Repeat the listing exactly, line by line.

Exercise data
·····
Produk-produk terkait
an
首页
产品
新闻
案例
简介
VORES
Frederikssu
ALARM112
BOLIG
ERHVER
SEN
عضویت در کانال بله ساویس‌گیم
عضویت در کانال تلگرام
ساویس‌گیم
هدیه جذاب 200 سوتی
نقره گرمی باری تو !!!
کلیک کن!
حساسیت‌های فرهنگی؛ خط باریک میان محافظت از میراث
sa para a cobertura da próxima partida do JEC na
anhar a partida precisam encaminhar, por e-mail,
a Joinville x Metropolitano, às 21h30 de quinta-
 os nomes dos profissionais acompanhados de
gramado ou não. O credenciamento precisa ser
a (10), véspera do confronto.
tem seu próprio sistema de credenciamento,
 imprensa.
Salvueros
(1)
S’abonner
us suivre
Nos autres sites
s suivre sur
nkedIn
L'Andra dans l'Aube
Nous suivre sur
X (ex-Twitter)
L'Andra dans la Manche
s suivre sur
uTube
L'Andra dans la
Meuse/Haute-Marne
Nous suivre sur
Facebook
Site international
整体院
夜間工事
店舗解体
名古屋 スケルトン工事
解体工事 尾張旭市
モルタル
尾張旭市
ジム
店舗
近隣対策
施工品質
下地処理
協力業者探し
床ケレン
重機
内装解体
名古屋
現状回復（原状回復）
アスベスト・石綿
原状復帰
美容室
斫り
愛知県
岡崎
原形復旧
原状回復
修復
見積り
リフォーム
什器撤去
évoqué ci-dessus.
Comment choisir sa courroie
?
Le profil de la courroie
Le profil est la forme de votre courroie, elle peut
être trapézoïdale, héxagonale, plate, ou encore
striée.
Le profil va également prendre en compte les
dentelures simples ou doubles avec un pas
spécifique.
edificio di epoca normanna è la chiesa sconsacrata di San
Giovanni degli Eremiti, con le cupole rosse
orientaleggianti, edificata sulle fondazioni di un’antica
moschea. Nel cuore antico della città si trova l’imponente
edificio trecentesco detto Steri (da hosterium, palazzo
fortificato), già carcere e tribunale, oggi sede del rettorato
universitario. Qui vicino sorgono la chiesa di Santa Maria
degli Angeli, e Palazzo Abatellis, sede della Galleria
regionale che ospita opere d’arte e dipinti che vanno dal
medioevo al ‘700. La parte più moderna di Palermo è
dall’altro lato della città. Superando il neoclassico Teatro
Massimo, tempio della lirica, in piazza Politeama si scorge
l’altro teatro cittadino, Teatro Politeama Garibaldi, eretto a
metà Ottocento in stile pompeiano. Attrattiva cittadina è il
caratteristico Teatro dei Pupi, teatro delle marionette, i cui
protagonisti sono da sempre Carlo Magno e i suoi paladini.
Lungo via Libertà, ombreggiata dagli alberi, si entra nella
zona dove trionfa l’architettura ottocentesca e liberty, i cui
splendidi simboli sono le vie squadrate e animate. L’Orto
·····
Answer section
Produk-produk terkait
an
首页
产品
新闻
案例
简介
VORES
Frederikssu
ALARM112
BOLIG
ERHVER
SEN
عضویت در کانال بله ساویس‌گیم
عضویت در کانال تلگرام
ساویس‌گیم
هدیه جذاب 200 سوتی
نقره گرمی باری تو !!!
کلیک کن!
حساسیت‌های فرهنگی؛ خط باریک میان محافظت از میراث
sa para a cobertura da próxima partida do JEC na
anhar a partida precisam encaminhar, por e-mail,
a Joinville x Metropolitano, às 21h30 de quinta-
 os nomes dos profissionais acompanhados de
gramado ou não. O credenciamento precisa ser
a (10), véspera do confronto.
tem seu próprio sistema de credenciamento,
 imprensa.
Salvueros
(1)
S’abonner
us suivre
Nos autres sites
s suivre sur
nkedIn
L'Andra dans l'Aube
Nous suivre sur
X (ex-Twitter)
L'Andra dans la Manche
s suivre sur
uTube
L'Andra dans la
Meuse/Haute-Marne
Nous suivre sur
Facebook
Site international
整体院
夜間工事
店舗解体
名古屋 スケルトン工事
解体工事 尾張旭市
モルタル
尾張旭市
ジム
店舗
近隣対策
施工品質
下地処理
協力業者探し
床ケレン
重機
内装解体
名古屋
現状回復（原状回復）
アスベスト・石綿
原状復帰
美容室
斫り
愛知県
岡崎
原形復旧
原状回復
修復
見積り
リフォーム
什器撤去
évoqué ci-dessus.
Comment choisir sa courroie
?
Le profil de la courroie
Le profil est la forme de votre courroie, elle peut
être trapézoïdale, héxagonale, plate, ou encore
striée.
Le profil va également prendre en compte les
dentelures simples ou doubles avec un pas
spécifique.
edificio di epoca normanna è la chiesa sconsacrata di San
Giovanni degli Eremiti, con le cupole rosse
orientaleggianti, edificata sulle fondazioni di un’antica
moschea. Nel cuore antico della città si trova l’imponente
edificio trecentesco detto Steri (da hosterium, palazzo
fortificato), già carcere e tribunale, oggi sede del rettorato
universitario. Qui vicino sorgono la chiesa di Santa Maria
degli Angeli, e Palazzo Abatellis, sede della Galleria
regionale che ospita opere d’arte e dipinti che vanno dal
medioevo al ‘700. La parte più moderna di Palermo è
dall’altro lato della città. Superando il neoclassico Teatro
Massimo, tempio della lirica, in piazza Politeama si scorge
l’altro teatro cittadino, Teatro Politeama Garibaldi, eretto a
metà Ottocento in stile pompeiano. Attrattiva cittadina è il
caratteristico Teatro dei Pupi, teatro delle marionette, i cui
protagonisti sono da sempre Carlo Magno e i suoi paladini.
Lungo via Libertà, ombreggiata dagli alberi, si entra nella
zona dove trionfa l’architettura ottocentesca e liberty, i cui
splendidi simboli sono le vie squadrate e animate. L’Orto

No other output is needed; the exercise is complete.